European Union regulators fined seven chemical producers including Solvay SA, Akzo Nobel NV and a unit of Total SA 388 million euros ($490 million) for fixing the prices of hydrogen peroxide and related products.
``Cartels are unacceptable corporate behavior that deprive customers of the benefits of the single market,'' Competition Commissioner Neelie Kroes said in a statement today. ``These high fines take into account that certain companies are repeat offenders.''
The fines follow a 3 1/2 year investigation against 18 companies for colluding in the markets for hydrogen peroxide and sodium perborates, used by companies such as Unilever Plc to make products including antiseptics and hair-care products.
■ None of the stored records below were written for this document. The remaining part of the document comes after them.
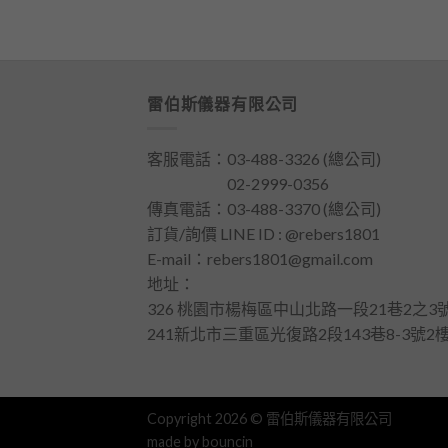
雷伯斯儀器有限公司
客服電話：
03-488-3326
(總公司)
客服電話：
02-2999-0356
傳真電話：03-488-3370 (總公司)
訂貨/詢價 LINE ID : @rebers1801
E-mail：
rebers1801@gmail.com
地址：
326 桃園市楊梅區中山北路一段21巷2之3號
241新北市三重區光復路2段143巷8-3號2
Copyright 2026 © 雷伯斯儀器有限公司
made by
bouncin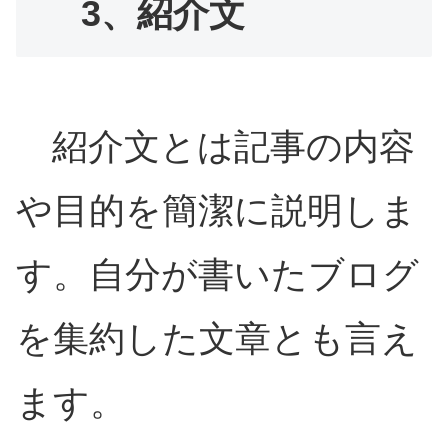
3、紹介文
紹介文とは記事の内容
や目的を簡潔に説明しま
す。自分が書いたブログ
を集約した文章とも言え
ます。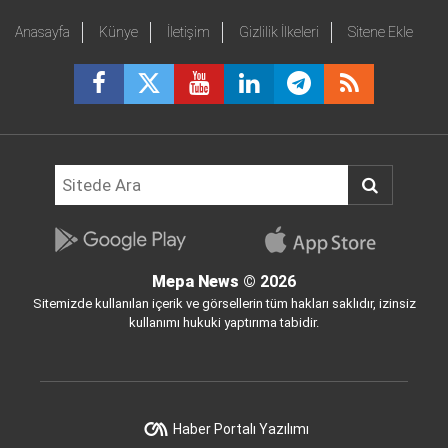
Anasayfa
Künye
İletişim
Gizlilik İlkeleri
Sitene Ekle
Mepa News
© 2026
Sitemizde kullanılan içerik ve görsellerin tüm hakları saklıdır, izinsiz
kullanımı hukuki yaptırıma tabidir.
Haber Portalı Yazılımı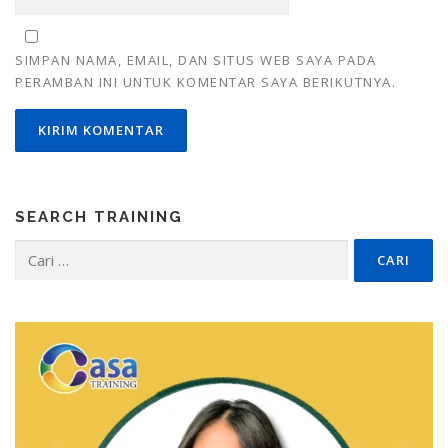
SIMPAN NAMA, EMAIL, DAN SITUS WEB SAYA PADA
PERAMBAN INI UNTUK KOMENTAR SAYA BERIKUTNYA.
SEARCH TRAINING
Cari
untuk: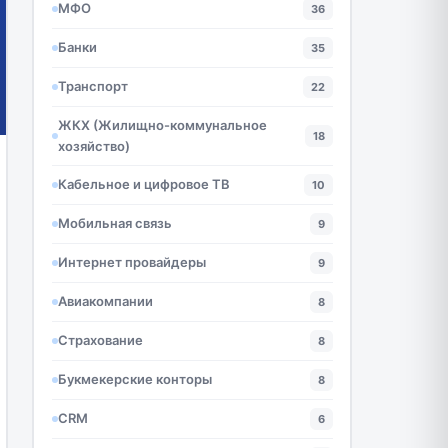
МФО
36
Банки
35
Транспорт
22
ЖКХ (Жилищно-коммунальное
18
хозяйство)
Кабельное и цифровое ТВ
10
Мобильная связь
9
Интернет провайдеры
9
Авиакомпании
8
Страхование
8
Букмекерские конторы
8
CRM
6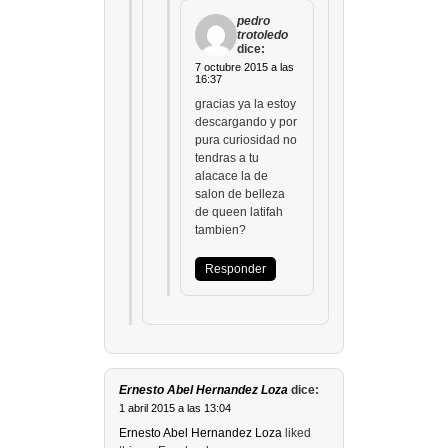
pedro
trotoledo
dice:
7 octubre 2015 a las
16:37
gracias ya la estoy
descargando y por
pura curiosidad no
tendras a tu
alacace la de
salon de belleza
de queen latifah
tambien?
Responder
Ernesto Abel Hernandez Loza
dice:
1 abril 2015 a las 13:04
Ernesto Abel Hernandez Loza
liked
Solvay and Akzo Nobel in March paid a combined $72.8 million to settle U.S. Justice Department allegations of a similar cartel in the U.S.
Belgian chemical marker Solvay received the highest fine of 167 million euros, followed by Total's Arkema unit with 79 million euros and Solvay Solexis with 58 million euros.
Regulators also fined Akzo Nobel 25 million euros, FMC Corp., a U.S. chemical maker, 25 million euros and Kemira Oyj, Finland's largest chemical maker, 33 million euros.
Dusseldorf, Germany-based Degussa AG, the world's biggest specialty chemicals maker, wasn't fined because the company tipped off regulators.
In 1984, the commission fined four companies, including Degussa and Solvay, 9 million euros for sharing the market for hydrogen peroxide and its derivatives sodium perborate and persulphates between 1961 and 1980.